14. En cinquième lieu, aux termes de l'article 6 quinquies de la loi du
13 juillet 1983 susvisée : " Aucun fonctionnaire ne doit subir les agissements répétés de harcèlement moral qui ont pour objet ou pour effet une dégradation des conditions de travail susceptible de porter atteinte à ses droits et à sa dignité, d'altérer sa santé physique ou mentale ou de compromettre son avenir professionnel. Aucune mesure concernant notamment le recrutement, la titularisation, la formation, la notation, la discipline, la promotion, l'affectation et la mutation ne peut être prise à l'égard d'un fonctionnaire en prenant en considération : / 1° Le fait qu'il ait subi ou refusé de subir les agissements de harcèlement moral visés au premier alinéa ; / 2° Le fait qu'il ait exercé un recours auprès d'un supérieur hiérarchique ou engagé une action en justice visant à faire cesser ces agissements ; / 3° Ou bien le fait qu'il ait témoigné de tels agissements ou qu'il les ait relatés. / Est passible d'une sanction disciplinaire tout agent ayant procédé ou ayant enjoint de procéder aux agissements définis ci-dessus. (...) ".
15. Si Mme C... soutient que la rectrice avait connaissance de ses multiples dénonciations de la situation de harcèlement moral dont elle dit avoir été la victime, cette circonstance ne saurait, par elle-même, suffire à rendre illégale la décision contestée au regard des dispositions précitées. Par ailleurs, ainsi qu'il a été dit aux points 8, 11 et 12, la décision contestée a été prise au vu d'éléments circonstanciés et étayés permettant, d'une part, de conférer un caractère suffisant de vraisemblance et de gravité au comportement de Mme C... et à ses conséquences délétères sur la sérénité des équipes de l'établissement et le fonctionnement de ce dernier, et d'autre part, d'écarter le harcèlement moral allégué par l'intéressée. Dans ces conditions, la rectrice ne peut pas être regardée comme s'étant fondée, même en partie, sur des considérations prohibées par les dispositions précitées.

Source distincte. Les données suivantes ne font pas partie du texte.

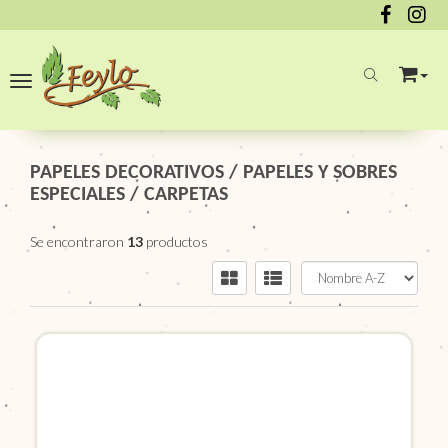
Toggle navigation
PAPELES DECORATIVOS
/
PAPELES Y SOBRES
ESPECIALES
/
CARPETAS
Se encontraron
13
productos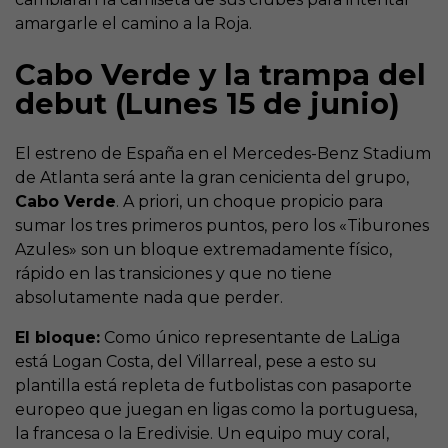
amargarle el camino a la Roja.
Cabo Verde y la trampa del
debut (Lunes 15 de junio)
El estreno de España en el Mercedes-Benz Stadium
de Atlanta será ante la gran cenicienta del grupo,
Cabo Verde
. A priori, un choque propicio para
sumar los tres primeros puntos, pero los «Tiburones
Azules» son un bloque extremadamente físico,
rápido en las transiciones y que no tiene
absolutamente nada que perder.
El bloque:
Como único representante de LaLiga
está Logan Costa, del Villarreal, pese a esto su
plantilla está repleta de futbolistas con pasaporte
europeo que juegan en ligas como la portuguesa,
la francesa o la Eredivisie. Un equipo muy coral,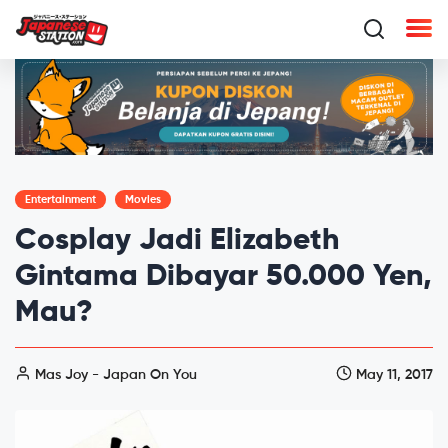
Entertainment
Movies
Cosplay Jadi Elizabeth
Gintama Dibayar 50.000 Yen,
Mau?
Mas Joy - Japan On You
May 11, 2017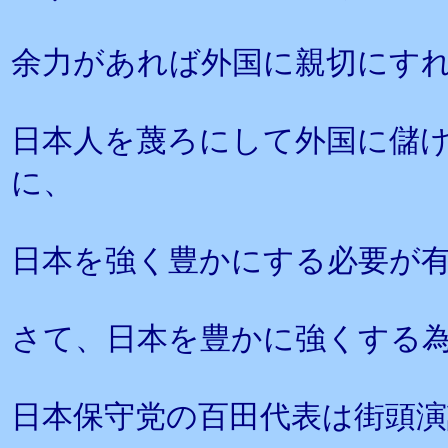
余力があれば外国に親切にす
日本人を蔑ろにして外国に儲
に、
日本を強く豊かにする必要が
さて、日本を豊かに強くする
日本保守党の百田代表は街頭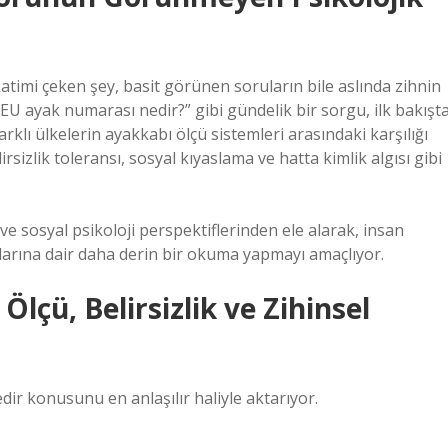
atimi çeken şey, basit görünen soruların bile aslında zihnin
EU ayak numarası nedir?” gibi gündelik bir sorgu, ilk bakışt
arklı ülkelerin ayakkabı ölçü sistemleri arasındaki karşılığı
sizlik toleransı, sosyal kıyaslama ve hatta kimlik algısı gibi
ve sosyal psikoloji perspektiflerinden ele alarak, insan
rına dair daha derin bir okuma yapmayı amaçlıyor.
 Ölçü, Belirsizlik ve Zihinsel
ir konusunu en anlaşılır haliyle aktarıyor.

16. En sixième lieu, pour les mêmes raisons que celles indiquées aux points 8, 11, 12 et 15, ni le détournement de procédure, ni le détournement de pouvoir, ni l'erreur manifeste d'appréciation allégués ne sont établis.
17. Il résulte de tout ce qui précède que les conclusions à fin d'annulation et de réformation de Mme C..., ainsi que, par voie de conséquence, ses conclusions tendant à l'application de l'article L. 761-1 du code de justice administrative, ne peuvent qu'être rejetées.
D E C I D E :
Article 1 : La requête de Mme C... est rejetée.
Article 2 : Le présent arrêt sera notifié à Mme D... C... et au ministre de l'éducation nationale, de la jeunesse et des sports.